State-Created Property and Due Process of Law: Filling the Void Left by Engquist v. Oregon Department of Agriculture

This Faculty Working Paper has been updated and posted within the Faculty Scholarly Works Series. It is currently available here.


Several years ago, in Village of Willowbrook v. Olech, the Supreme Court recognized a 'class-of-one' Equal Protection theory, under which individuals charging that they were singled out for arbitrary treatment by officials may sue for vindication. Last term, in Engquist v. Oregon Department of Agriculture, the Court barred recourse to this type of claim on the part of government employees.
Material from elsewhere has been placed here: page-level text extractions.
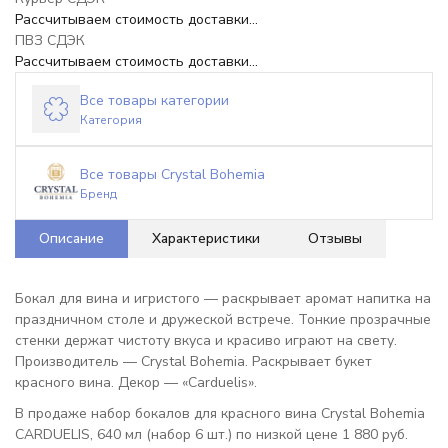
Рассчитываем стоимость доставки...
ПВЗ СДЭК
Рассчитываем стоимость доставки...
Все товары категории
Категория
Все товары Crystal Bohemia
Бренд
Описание
Характеристики
Отзывы
Бокал для вина и игристого — раскрывает аромат напитка на
праздничном столе и дружеской встрече. Тонкие прозрачные
стенки держат чистоту вкуса и красиво играют на свету.
Производитель — Crystal Bohemia. Раскрывает букет
красного вина. Декор — «Carduelis».
В продаже набор бокалов для красного вина Crystal Bohemia
CARDUELIS, 640 мл (набор 6 шт.) по низкой цене 1 880 руб.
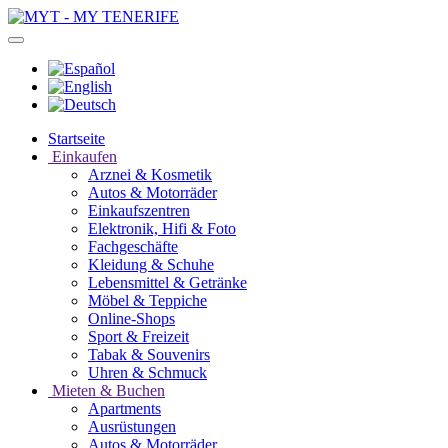
Startseite
Einkaufen
Arznei & Kosmetik
Autos & Motorräder
Einkaufszentren
Elektronik, Hifi & Foto
Fachgeschäfte
Kleidung & Schuhe
Lebensmittel & Getränke
Möbel & Teppiche
Online-Shops
Sport & Freizeit
Tabak & Souvenirs
Uhren & Schmuck
Mieten & Buchen
Apartments
Ausrüstungen
Autos & Motorräder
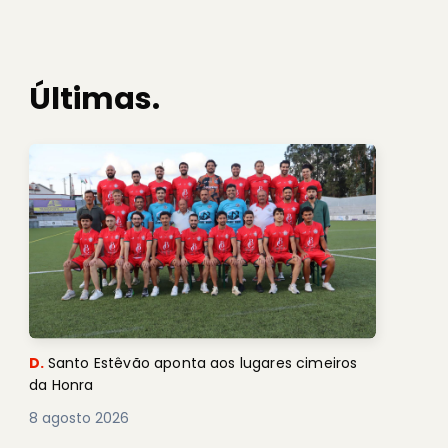
Últimas.
D.
Santo Estêvão aponta aos lugares cimeiros
da Honra
8 agosto 2026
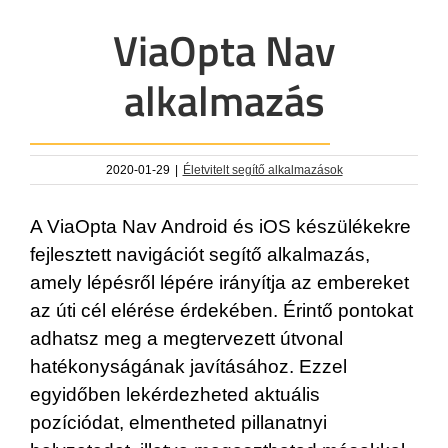
ViaOpta Nav
alkalmazás
2020-01-29
|
Életvitelt segítő alkalmazások
A ViaOpta Nav Android és iOS készülékekre
fejlesztett navigációt segítő alkalmazás,
amely lépésről lépére irányítja az embereket
az úti cél elérése érdekében. Érintő pontokat
adhatsz meg a megtervezett útvonal
hatékonyságának javításához. Ezzel
egyidőben lekérdezheted aktuális
pozíciódat, elmentheted pillanatnyi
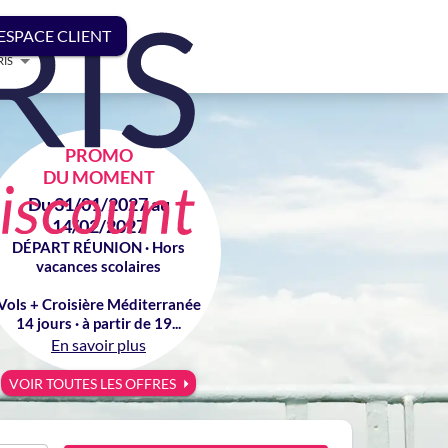
ESPACE CLIENT
RIS
PROMO
DU MOMENT
Du 31/01/2027 au
14/02/2027
DÉPART RÉUNION · Hors
vacances scolaires
Vols + Croisière Méditerranée
14 jours · à partir de 19...
En savoir plus
VOIR TOUTES LES OFFRES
The reasoning of Engquist, which emphasizes the discretionary nature of employment decisions, threatens to eliminate a wide range of class-of-one claims outside the employment area as well. There is a pressing need for an alternative. This article proposes another basis on which some (but not all) litigants claiming arbitrary treatment by officials may seek relief. Persons whose relations with the state — whether as employee, holder of a business license, land developer, or otherwise — give rise to 'state-created' property interests may sue under the Due Process Clause when officials deprive them of those interests without due process of law. The right to procedural safeguards for such interests is well-established. We argue that they are entitled also to substantive protection. Yet, the case law on substantive due process for state-created property is sketchy, fragmented, and contradictory, in part, because the Supreme Court has provided little guidance. We develop an argument for substantive due process rights in this context, identify and meet objections to our thesis, and show how the right would operate in practice. Finally, we consider the impact of Engquist, an Equal Protection case, on our Due Process theory of recovery.